------ Source material

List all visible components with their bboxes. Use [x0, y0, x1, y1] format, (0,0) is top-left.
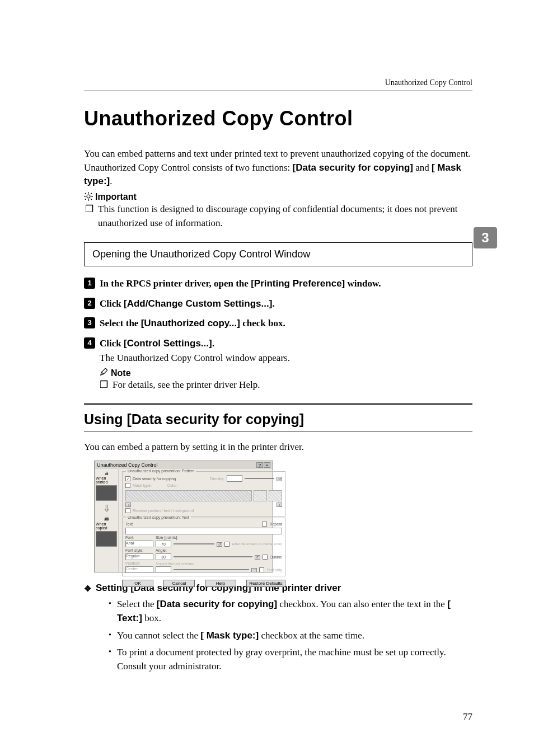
- page-content: Unauthorized Copy Control Unauthorized C…: [0, 0, 534, 674]
- subsection-heading: Opening the Unauthorized Copy Control Wi…: [84, 242, 472, 266]
- copier-icon: 📠: [104, 516, 109, 521]
- dot-icon: •: [109, 646, 111, 673]
- textonly-checkbox[interactable]: [259, 567, 264, 572]
- dot-icon: •: [109, 629, 111, 643]
- step-number-3: 3: [84, 317, 95, 328]
- pattern-scrollbar[interactable]: ◂▸: [125, 503, 282, 507]
- step1-text-b: window.: [345, 278, 381, 289]
- pattern-swatch-2: [269, 490, 282, 501]
- overlap-slider[interactable]: [174, 567, 249, 572]
- density-slider[interactable]: [245, 476, 274, 481]
- textonly-label: Text only: [266, 568, 282, 572]
- mask-type-label: Mask type:: [133, 483, 152, 487]
- dialog-button-row: OK Cancel Help Restore Defaults: [122, 580, 285, 587]
- font-label: Font:: [125, 536, 153, 539]
- overlap-checkbox[interactable]: [224, 542, 229, 547]
- bullet2-b1: [ Mask type:]: [200, 630, 259, 641]
- overlap-stepper[interactable]: [156, 566, 171, 573]
- important-label: Important: [95, 192, 137, 202]
- reverse-checkbox[interactable]: [125, 508, 130, 513]
- density-label: Density:: [210, 477, 224, 481]
- when-printed-label: When printed: [96, 476, 117, 484]
- mask-type-checkbox[interactable]: [125, 483, 130, 488]
- angle-slider[interactable]: [174, 555, 252, 559]
- page-title: Unauthorized Copy Control: [84, 107, 472, 130]
- svg-line-5: [85, 193, 86, 194]
- step1-ui: [Printing Preference]: [251, 278, 345, 289]
- bullet1-b1: [Data security for copying]: [157, 599, 277, 609]
- style-select[interactable]: Regular: [125, 553, 153, 560]
- svg-line-8: [91, 193, 92, 194]
- bullet1-pre: Select the: [117, 599, 157, 609]
- step-number-4: 4: [84, 337, 95, 349]
- step1-text-a: In the RPCS printer driver, open the: [100, 278, 251, 289]
- intro-join: and: [413, 162, 432, 173]
- step-number-1: 1: [84, 278, 95, 289]
- angle-reset[interactable]: ↺: [255, 555, 260, 560]
- intro-end: .: [110, 176, 112, 186]
- size-reset[interactable]: ↺: [217, 542, 222, 547]
- header-rule: [84, 91, 472, 91]
- angle-label: Angle:: [156, 548, 184, 552]
- overlap-input-label: Enter the amount of overlap (mm): [232, 542, 282, 546]
- text-group: Unauthorized copy prevention: Text Text:…: [122, 518, 285, 576]
- printer-icon: 🖨: [105, 471, 109, 475]
- svg-line-7: [85, 199, 86, 200]
- data-security-checkbox[interactable]: ✓: [125, 476, 130, 481]
- text-input[interactable]: [125, 528, 282, 534]
- text-label: Text:: [125, 522, 134, 526]
- cancel-button[interactable]: Cancel: [163, 580, 195, 587]
- position-select[interactable]: Center: [125, 566, 153, 573]
- bullet1-post: box.: [142, 613, 161, 623]
- ok-button[interactable]: OK: [122, 580, 153, 587]
- step-1: 1 In the RPCS printer driver, open the […: [84, 276, 472, 291]
- outline-checkbox[interactable]: [263, 555, 268, 560]
- section-body: You can embed a pattern by setting it in…: [84, 440, 472, 454]
- bullet3-text: To print a document protected by gray ov…: [117, 646, 472, 673]
- font-select[interactable]: Arial: [125, 541, 153, 547]
- reverse-label: Reverse pattern / text / background: [133, 509, 194, 513]
- dialog-window-controls: ? ×: [256, 462, 270, 468]
- close-icon[interactable]: ×: [264, 462, 270, 468]
- square-bullet-icon: ❒: [100, 378, 108, 392]
- setting-bullet-1: • Select the [Data security for copying]…: [109, 598, 472, 625]
- density-reset[interactable]: ↺: [277, 477, 282, 481]
- outline-label: Outline: [270, 555, 282, 559]
- help-button[interactable]: Help: [205, 580, 236, 587]
- dialog-titlebar: Unauthorized Copy Control ? ×: [95, 461, 273, 469]
- intro-key1: [Data security for copying]: [293, 162, 413, 173]
- help-icon[interactable]: ?: [256, 462, 263, 468]
- setting-bullet-3: • To print a document protected by gray …: [109, 646, 472, 673]
- important-text: This function is designed to discourage …: [98, 203, 472, 230]
- setting-bullet-2: • You cannot select the [ Mask type:] ch…: [109, 629, 472, 643]
- dot-icon: •: [109, 598, 111, 625]
- repeat-checkbox[interactable]: [262, 522, 267, 527]
- page-number: 77: [463, 711, 472, 722]
- density-stepper[interactable]: [227, 475, 242, 482]
- angle-stepper[interactable]: 30: [156, 553, 171, 560]
- step4-text-a: Click: [100, 338, 124, 349]
- dialog-screenshot: Unauthorized Copy Control ? × 🖨 When pri…: [94, 461, 273, 572]
- style-label: Font style:: [125, 548, 153, 552]
- running-head: Unauthorized Copy Control: [84, 78, 472, 87]
- intro-paragraph: You can embed patterns and text under pr…: [84, 147, 472, 189]
- printed-thumbnail: [96, 485, 117, 501]
- size-slider[interactable]: [174, 542, 214, 546]
- step-3: 3 Select the [Unauthorized copy...] chec…: [84, 316, 472, 331]
- pen-icon: [100, 368, 107, 378]
- restore-defaults-button[interactable]: Restore Defaults: [246, 580, 285, 587]
- bullet2-mid: checkbox at the same time.: [259, 630, 364, 641]
- size-label: Size [points]:: [156, 536, 184, 539]
- arrow-down-icon: ⇩: [96, 504, 117, 513]
- color-label: Color:: [167, 483, 178, 487]
- important-heading: Important: [84, 192, 472, 203]
- dialog-title: Unauthorized Copy Control: [97, 462, 158, 468]
- size-stepper[interactable]: 70: [156, 541, 171, 547]
- dialog-preview-column: 🖨 When printed ⇩ 📠 When copied: [95, 469, 119, 572]
- when-copied-label: When copied: [96, 522, 117, 530]
- overlap-slider-label: Amount that text overlaps: [156, 562, 194, 565]
- step2-ui: [Add/Change Custom Settings...].: [124, 298, 275, 309]
- note-label: Note: [111, 368, 131, 378]
- diamond-icon: ❖: [84, 583, 91, 594]
- overlap-reset[interactable]: ↺: [251, 568, 257, 572]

------------

Activity » With the pictures removed, print the entries above exactly.

Problem solution »
List all visible components with their bboxes. Use [x0, y0, x1, y1] format, (0,0) is top-left.
- page-content: Unauthorized Copy Control Unauthorized C…: [0, 0, 534, 674]
- subsection-heading: Opening the Unauthorized Copy Control Wi…: [84, 242, 472, 266]
- copier-icon: 📠: [104, 516, 109, 521]
- dot-icon: •: [109, 646, 111, 673]
- textonly-checkbox[interactable]: [259, 567, 264, 572]
- dot-icon: •: [109, 629, 111, 643]
- step-number-3: 3: [84, 317, 95, 328]
- pattern-scrollbar[interactable]: ◂▸: [125, 503, 282, 507]
- step1-text-b: window.: [345, 278, 381, 289]
- pattern-swatch-2: [269, 490, 282, 501]
- overlap-slider[interactable]: [174, 567, 249, 572]
- density-slider[interactable]: [245, 476, 274, 481]
- textonly-label: Text only: [266, 568, 282, 572]
- mask-type-label: Mask type:: [133, 483, 152, 487]
- dialog-button-row: OK Cancel Help Restore Defaults: [122, 580, 285, 587]
- font-label: Font:: [125, 536, 153, 539]
- overlap-checkbox[interactable]: [224, 542, 229, 547]
- bullet2-b1: [ Mask type:]: [200, 630, 259, 641]
- overlap-stepper[interactable]: [156, 566, 171, 573]
- important-label: Important: [95, 192, 137, 202]
- reverse-checkbox[interactable]: [125, 508, 130, 513]
- density-label: Density:: [210, 477, 224, 481]
- when-printed-label: When printed: [96, 476, 117, 484]
- mask-type-checkbox[interactable]: [125, 483, 130, 488]
- angle-slider[interactable]: [174, 555, 252, 559]
- page-title: Unauthorized Copy Control: [84, 107, 472, 130]
- svg-line-5: [85, 193, 86, 194]
- step1-ui: [Printing Preference]: [251, 278, 345, 289]
- bullet1-b1: [Data security for copying]: [157, 599, 277, 609]
- style-select[interactable]: Regular: [125, 553, 153, 560]
- svg-line-8: [91, 193, 92, 194]
- bullet1-pre: Select the: [117, 599, 157, 609]
- step-number-4: 4: [84, 337, 95, 349]
- step1-text-a: In the RPCS printer driver, open the: [100, 278, 251, 289]
- intro-join: and: [413, 162, 432, 173]
- step-number-1: 1: [84, 278, 95, 289]
- angle-reset[interactable]: ↺: [255, 555, 260, 560]
- intro-end: .: [110, 176, 112, 186]
- size-reset[interactable]: ↺: [217, 542, 222, 547]
- header-rule: [84, 91, 472, 91]
- angle-label: Angle:: [156, 548, 184, 552]
- overlap-input-label: Enter the amount of overlap (mm): [232, 542, 282, 546]
- text-group: Unauthorized copy prevention: Text Text:…: [122, 518, 285, 576]
- printer-icon: 🖨: [105, 471, 109, 475]
- svg-line-7: [85, 199, 86, 200]
- data-security-checkbox[interactable]: ✓: [125, 476, 130, 481]
- text-input[interactable]: [125, 528, 282, 534]
- text-label: Text:: [125, 522, 134, 526]
- cancel-button[interactable]: Cancel: [163, 580, 195, 587]
- position-select[interactable]: Center: [125, 566, 153, 573]
- bullet1-post: box.: [142, 613, 161, 623]
- ok-button[interactable]: OK: [122, 580, 153, 587]
- step-1: 1 In the RPCS printer driver, open the […: [84, 276, 472, 291]
- outline-checkbox[interactable]: [263, 555, 268, 560]
- section-body: You can embed a pattern by setting it in…: [84, 440, 472, 454]
- bullet3-text: To print a document protected by gray ov…: [117, 646, 472, 673]
- font-select[interactable]: Arial: [125, 541, 153, 547]
- reverse-label: Reverse pattern / text / background: [133, 509, 194, 513]
- dialog-window-controls: ? ×: [256, 462, 270, 468]
- close-icon[interactable]: ×: [264, 462, 270, 468]
- square-bullet-icon: ❒: [100, 378, 108, 392]
- setting-bullet-1: • Select the [Data security for copying]…: [109, 598, 472, 625]
- density-reset[interactable]: ↺: [277, 477, 282, 481]
- outline-label: Outline: [270, 555, 282, 559]
- help-button[interactable]: Help: [205, 580, 236, 587]
- dialog-titlebar: Unauthorized Copy Control ? ×: [95, 461, 273, 469]
- intro-key1: [Data security for copying]: [293, 162, 413, 173]
- help-icon[interactable]: ?: [256, 462, 263, 468]
- setting-bullet-3: • To print a document protected by gray …: [109, 646, 472, 673]
- important-text: This function is designed to discourage …: [98, 203, 472, 230]
- setting-bullet-2: • You cannot select the [ Mask type:] ch…: [109, 629, 472, 643]
- dot-icon: •: [109, 598, 111, 625]
- repeat-checkbox[interactable]: [262, 522, 267, 527]
- page-number: 77: [463, 711, 472, 722]
- density-stepper[interactable]: [227, 475, 242, 482]
- angle-stepper[interactable]: 30: [156, 553, 171, 560]
- step4-text-a: Click: [100, 338, 124, 349]
- dialog-screenshot: Unauthorized Copy Control ? × 🖨 When pri…: [94, 461, 273, 572]
- style-label: Font style:: [125, 548, 153, 552]
- running-head: Unauthorized Copy Control: [84, 78, 472, 87]
- intro-paragraph: You can embed patterns and text under pr…: [84, 147, 472, 189]
- printed-thumbnail: [96, 485, 117, 501]
- size-slider[interactable]: [174, 542, 214, 546]
- step-3: 3 Select the [Unauthorized copy...] chec…: [84, 316, 472, 331]
- pen-icon: [100, 368, 107, 378]
- restore-defaults-button[interactable]: Restore Defaults: [246, 580, 285, 587]
- bullet2-mid: checkbox at the same time.: [259, 630, 364, 641]
- size-label: Size [points]:: [156, 536, 184, 539]
- arrow-down-icon: ⇩: [96, 504, 117, 513]
- color-label: Color:: [167, 483, 178, 487]
- important-heading: Important: [84, 192, 472, 203]
- dialog-title: Unauthorized Copy Control: [97, 462, 158, 468]
- size-stepper[interactable]: 70: [156, 541, 171, 547]
- dialog-preview-column: 🖨 When printed ⇩ 📠 When copied: [95, 469, 119, 572]
- when-copied-label: When copied: [96, 522, 117, 530]
- overlap-slider-label: Amount that text overlaps: [156, 562, 194, 565]
- step2-ui: [Add/Change Custom Settings...].: [124, 298, 275, 309]
- note-label: Note: [111, 368, 131, 378]
- diamond-icon: ❖: [84, 583, 91, 594]
- overlap-reset[interactable]: ↺: [251, 568, 257, 572]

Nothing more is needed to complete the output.